Aim of the task. Each entry below should be printed exactly, with every image left out.
(Extracted entries begins)
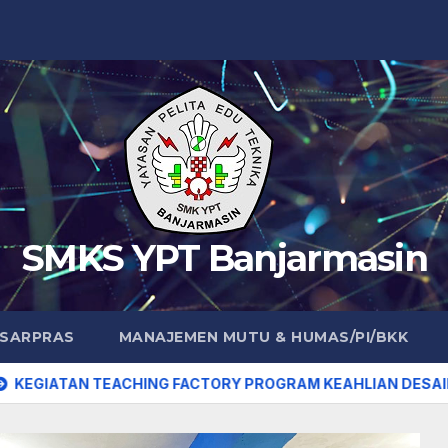
SMKS YPT Banjarmasin
 SARPRAS
MANAJEMEN MUTU & HUMAS/PI/BKK
 TEACHING FACTORY PROGRAM KEAHLIAN DESAIN KOMUNIKA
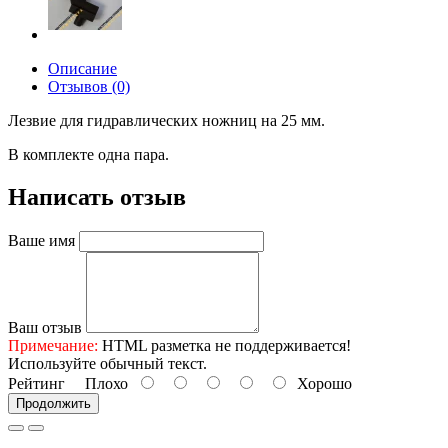
Описание
Отзывов (0)
Лезвие для гидравлических ножниц на 25 мм.
В комплекте одна пара.
Написать отзыв
Ваше имя
Ваш отзыв
Примечание:
HTML разметка не поддерживается!
Используйте обычный текст.
Рейтинг
Плохо
Хорошо
Продолжить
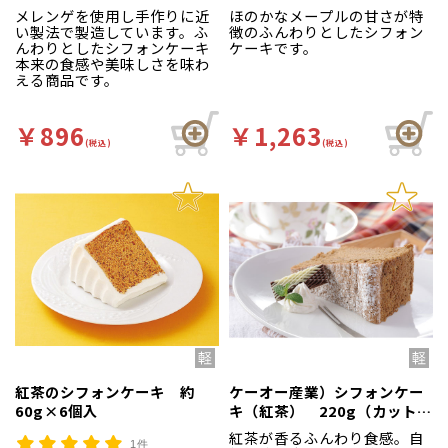
220g（カットなし）
メレンゲを使用し手作りに近
ほのかなメープルの甘さが特
い製法で製造しています。ふ
徴のふんわりとしたシフォン
んわりとしたシフォンケーキ
ケーキです。
本来の食感や美味しさを味わ
える商品です。
￥896
￥1,263
(税込)
(税込)
紅茶のシフォンケーキ 約
ケーオー産業）シフォンケー
60g×6個入
キ（紅茶） 220g（カットな
し）
紅茶が香るふんわり食感。自
1件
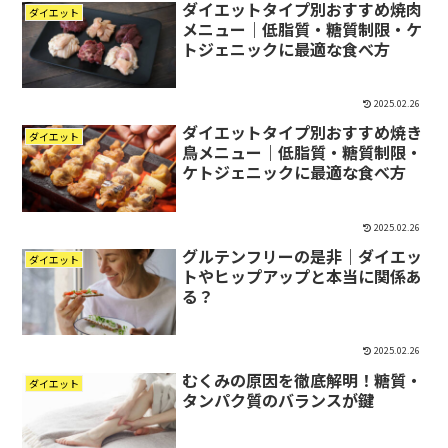
ダイエットタイプ別おすすめ焼肉
ダイエット
メニュー｜低脂質・糖質制限・ケ
トジェニックに最適な食べ方
2025.02.26
ダイエットタイプ別おすすめ焼き
ダイエット
鳥メニュー｜低脂質・糖質制限・
ケトジェニックに最適な食べ方
2025.02.26
グルテンフリーの是非｜ダイエッ
ダイエット
トやヒップアップと本当に関係あ
る？
2025.02.26
むくみの原因を徹底解明！糖質・
ダイエット
タンパク質のバランスが鍵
(Extracted entries ends)
Output below.
SMKS YPT Banjarmasin
 SARPRAS
MANAJEMEN MUTU & HUMAS/PI/BKK
 TEACHING FACTORY PROGRAM KEAHLIAN DESAIN KOMUNIKA
Описание
Отзывов (0)
Лезвие для гидравлических ножниц на 25 мм.
В комплекте одна пара.
Написать отзыв
Ваше имя
Ваш отзыв
Примечание:
HTML разметка не поддерживается!
Используйте обычный текст.
Рейтинг
Плохо
Хорошо
Продолжить
220g（カットなし）
メレンゲを使用し手作りに近
ほのかなメープルの甘さが特
い製法で製造しています。ふ
徴のふんわりとしたシフォン
んわりとしたシフォンケーキ
ケーキです。
本来の食感や美味しさを味わ
える商品です。
￥896
￥1,263
(税込)
(税込)
紅茶のシフォンケーキ 約
ケーオー産業）シフォンケー
60g×6個入
キ（紅茶） 220g（カットな
し）
紅茶が香るふんわり食感。自
1件
ダイエットタイプ別おすすめ焼肉
ダイエット
メニュー｜低脂質・糖質制限・ケ
トジェニックに最適な食べ方
2025.02.26
ダイエットタイプ別おすすめ焼き
ダイエット
鳥メニュー｜低脂質・糖質制限・
ケトジェニックに最適な食べ方
2025.02.26
グルテンフリーの是非｜ダイエッ
ダイエット
トやヒップアップと本当に関係あ
る？
2025.02.26
むくみの原因を徹底解明！糖質・
ダイエット
タンパク質のバランスが鍵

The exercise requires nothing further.